%%
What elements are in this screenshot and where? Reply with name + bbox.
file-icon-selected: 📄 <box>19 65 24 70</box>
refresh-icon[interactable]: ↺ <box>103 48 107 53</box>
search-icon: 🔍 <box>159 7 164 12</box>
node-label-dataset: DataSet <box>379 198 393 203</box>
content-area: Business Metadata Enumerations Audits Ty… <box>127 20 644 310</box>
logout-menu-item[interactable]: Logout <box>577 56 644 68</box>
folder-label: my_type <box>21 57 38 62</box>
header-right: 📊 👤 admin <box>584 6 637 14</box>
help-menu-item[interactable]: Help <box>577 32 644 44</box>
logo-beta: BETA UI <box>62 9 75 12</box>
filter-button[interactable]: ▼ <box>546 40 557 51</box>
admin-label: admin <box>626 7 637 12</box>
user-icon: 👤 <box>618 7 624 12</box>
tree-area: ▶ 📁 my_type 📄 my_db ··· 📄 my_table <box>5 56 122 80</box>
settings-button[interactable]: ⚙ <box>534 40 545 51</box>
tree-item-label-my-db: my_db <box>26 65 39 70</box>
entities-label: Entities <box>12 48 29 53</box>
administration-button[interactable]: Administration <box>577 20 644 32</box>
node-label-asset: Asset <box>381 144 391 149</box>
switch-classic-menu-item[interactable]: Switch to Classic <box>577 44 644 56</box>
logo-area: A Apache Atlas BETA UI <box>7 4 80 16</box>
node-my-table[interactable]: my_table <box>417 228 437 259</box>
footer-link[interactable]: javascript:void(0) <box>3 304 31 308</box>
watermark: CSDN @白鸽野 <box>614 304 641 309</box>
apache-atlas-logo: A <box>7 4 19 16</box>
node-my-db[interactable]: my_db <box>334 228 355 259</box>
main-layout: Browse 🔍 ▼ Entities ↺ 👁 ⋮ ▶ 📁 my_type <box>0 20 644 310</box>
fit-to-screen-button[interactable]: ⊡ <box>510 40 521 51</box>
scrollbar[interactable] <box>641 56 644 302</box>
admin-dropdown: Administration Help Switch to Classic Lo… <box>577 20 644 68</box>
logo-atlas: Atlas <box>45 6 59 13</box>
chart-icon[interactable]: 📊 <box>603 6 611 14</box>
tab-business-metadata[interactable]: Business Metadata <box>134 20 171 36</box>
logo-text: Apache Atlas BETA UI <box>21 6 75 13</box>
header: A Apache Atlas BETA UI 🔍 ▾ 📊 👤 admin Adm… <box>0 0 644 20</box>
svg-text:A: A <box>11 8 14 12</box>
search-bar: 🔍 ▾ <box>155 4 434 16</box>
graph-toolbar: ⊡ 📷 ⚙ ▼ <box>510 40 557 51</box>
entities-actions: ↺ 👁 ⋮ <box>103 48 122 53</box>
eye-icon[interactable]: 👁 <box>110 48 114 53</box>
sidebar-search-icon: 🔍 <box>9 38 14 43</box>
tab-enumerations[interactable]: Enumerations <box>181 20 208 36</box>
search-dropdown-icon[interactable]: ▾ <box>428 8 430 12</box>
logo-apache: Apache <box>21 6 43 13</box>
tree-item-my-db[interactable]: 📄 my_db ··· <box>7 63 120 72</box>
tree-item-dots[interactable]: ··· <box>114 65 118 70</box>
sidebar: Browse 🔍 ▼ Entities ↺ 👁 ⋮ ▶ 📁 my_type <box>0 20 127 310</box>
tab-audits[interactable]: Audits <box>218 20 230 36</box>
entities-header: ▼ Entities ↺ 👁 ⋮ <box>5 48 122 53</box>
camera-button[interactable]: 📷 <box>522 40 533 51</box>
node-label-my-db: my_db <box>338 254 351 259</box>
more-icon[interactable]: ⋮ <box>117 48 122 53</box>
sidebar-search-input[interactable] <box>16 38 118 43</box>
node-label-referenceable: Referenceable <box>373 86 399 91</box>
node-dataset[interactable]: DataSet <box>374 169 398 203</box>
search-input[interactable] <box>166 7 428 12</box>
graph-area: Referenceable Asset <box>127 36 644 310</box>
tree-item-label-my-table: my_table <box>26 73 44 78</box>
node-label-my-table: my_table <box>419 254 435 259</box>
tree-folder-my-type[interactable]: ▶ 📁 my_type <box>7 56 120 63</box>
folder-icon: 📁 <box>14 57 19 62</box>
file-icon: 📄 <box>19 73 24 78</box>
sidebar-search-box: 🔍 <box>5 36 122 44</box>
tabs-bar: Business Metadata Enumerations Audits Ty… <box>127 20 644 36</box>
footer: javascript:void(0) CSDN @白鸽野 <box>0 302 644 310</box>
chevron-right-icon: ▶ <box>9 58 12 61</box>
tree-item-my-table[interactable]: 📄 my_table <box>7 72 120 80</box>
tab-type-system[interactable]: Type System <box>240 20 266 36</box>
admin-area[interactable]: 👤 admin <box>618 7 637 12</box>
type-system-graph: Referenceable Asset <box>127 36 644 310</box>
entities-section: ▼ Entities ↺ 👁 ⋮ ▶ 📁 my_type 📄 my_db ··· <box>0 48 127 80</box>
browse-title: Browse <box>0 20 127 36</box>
%%
Assignment:
Write out the full listing, keeping every line exactly as it is.

Task solution:
What elements are in this screenshot and where? Reply with name + bbox.
file-icon-selected: 📄 <box>19 65 24 70</box>
refresh-icon[interactable]: ↺ <box>103 48 107 53</box>
search-icon: 🔍 <box>159 7 164 12</box>
node-label-dataset: DataSet <box>379 198 393 203</box>
content-area: Business Metadata Enumerations Audits Ty… <box>127 20 644 310</box>
logout-menu-item[interactable]: Logout <box>577 56 644 68</box>
folder-label: my_type <box>21 57 38 62</box>
header-right: 📊 👤 admin <box>584 6 637 14</box>
help-menu-item[interactable]: Help <box>577 32 644 44</box>
logo-beta: BETA UI <box>62 9 75 12</box>
filter-button[interactable]: ▼ <box>546 40 557 51</box>
admin-label: admin <box>626 7 637 12</box>
user-icon: 👤 <box>618 7 624 12</box>
tree-area: ▶ 📁 my_type 📄 my_db ··· 📄 my_table <box>5 56 122 80</box>
settings-button[interactable]: ⚙ <box>534 40 545 51</box>
tree-item-label-my-db: my_db <box>26 65 39 70</box>
entities-label: Entities <box>12 48 29 53</box>
administration-button[interactable]: Administration <box>577 20 644 32</box>
node-label-asset: Asset <box>381 144 391 149</box>
switch-classic-menu-item[interactable]: Switch to Classic <box>577 44 644 56</box>
logo-area: A Apache Atlas BETA UI <box>7 4 80 16</box>
node-my-table[interactable]: my_table <box>417 228 437 259</box>
footer-link[interactable]: javascript:void(0) <box>3 304 31 308</box>
watermark: CSDN @白鸽野 <box>614 304 641 309</box>
apache-atlas-logo: A <box>7 4 19 16</box>
node-my-db[interactable]: my_db <box>334 228 355 259</box>
main-layout: Browse 🔍 ▼ Entities ↺ 👁 ⋮ ▶ 📁 my_type <box>0 20 644 310</box>
fit-to-screen-button[interactable]: ⊡ <box>510 40 521 51</box>
scrollbar[interactable] <box>641 56 644 302</box>
admin-dropdown: Administration Help Switch to Classic Lo… <box>577 20 644 68</box>
logo-atlas: Atlas <box>45 6 59 13</box>
chart-icon[interactable]: 📊 <box>603 6 611 14</box>
tab-business-metadata[interactable]: Business Metadata <box>134 20 171 36</box>
logo-text: Apache Atlas BETA UI <box>21 6 75 13</box>
header: A Apache Atlas BETA UI 🔍 ▾ 📊 👤 admin Adm… <box>0 0 644 20</box>
svg-text:A: A <box>11 8 14 12</box>
search-bar: 🔍 ▾ <box>155 4 434 16</box>
graph-toolbar: ⊡ 📷 ⚙ ▼ <box>510 40 557 51</box>
entities-actions: ↺ 👁 ⋮ <box>103 48 122 53</box>
eye-icon[interactable]: 👁 <box>110 48 114 53</box>
sidebar-search-icon: 🔍 <box>9 38 14 43</box>
tab-enumerations[interactable]: Enumerations <box>181 20 208 36</box>
search-dropdown-icon[interactable]: ▾ <box>428 8 430 12</box>
logo-apache: Apache <box>21 6 43 13</box>
tree-item-my-db[interactable]: 📄 my_db ··· <box>7 63 120 72</box>
tree-item-dots[interactable]: ··· <box>114 65 118 70</box>
sidebar: Browse 🔍 ▼ Entities ↺ 👁 ⋮ ▶ 📁 my_type <box>0 20 127 310</box>
tab-audits[interactable]: Audits <box>218 20 230 36</box>
entities-header: ▼ Entities ↺ 👁 ⋮ <box>5 48 122 53</box>
camera-button[interactable]: 📷 <box>522 40 533 51</box>
node-label-my-db: my_db <box>338 254 351 259</box>
more-icon[interactable]: ⋮ <box>117 48 122 53</box>
sidebar-search-input[interactable] <box>16 38 118 43</box>
node-label-referenceable: Referenceable <box>373 86 399 91</box>
node-dataset[interactable]: DataSet <box>374 169 398 203</box>
search-input[interactable] <box>166 7 428 12</box>
graph-area: Referenceable Asset <box>127 36 644 310</box>
tree-item-label-my-table: my_table <box>26 73 44 78</box>
node-label-my-table: my_table <box>419 254 435 259</box>
tree-folder-my-type[interactable]: ▶ 📁 my_type <box>7 56 120 63</box>
folder-icon: 📁 <box>14 57 19 62</box>
file-icon: 📄 <box>19 73 24 78</box>
sidebar-search-box: 🔍 <box>5 36 122 44</box>
tabs-bar: Business Metadata Enumerations Audits Ty… <box>127 20 644 36</box>
footer: javascript:void(0) CSDN @白鸽野 <box>0 302 644 310</box>
chevron-right-icon: ▶ <box>9 58 12 61</box>
tree-item-my-table[interactable]: 📄 my_table <box>7 72 120 80</box>
tab-type-system[interactable]: Type System <box>240 20 266 36</box>
admin-area[interactable]: 👤 admin <box>618 7 637 12</box>
type-system-graph: Referenceable Asset <box>127 36 644 310</box>
entities-section: ▼ Entities ↺ 👁 ⋮ ▶ 📁 my_type 📄 my_db ··· <box>0 48 127 80</box>
browse-title: Browse <box>0 20 127 36</box>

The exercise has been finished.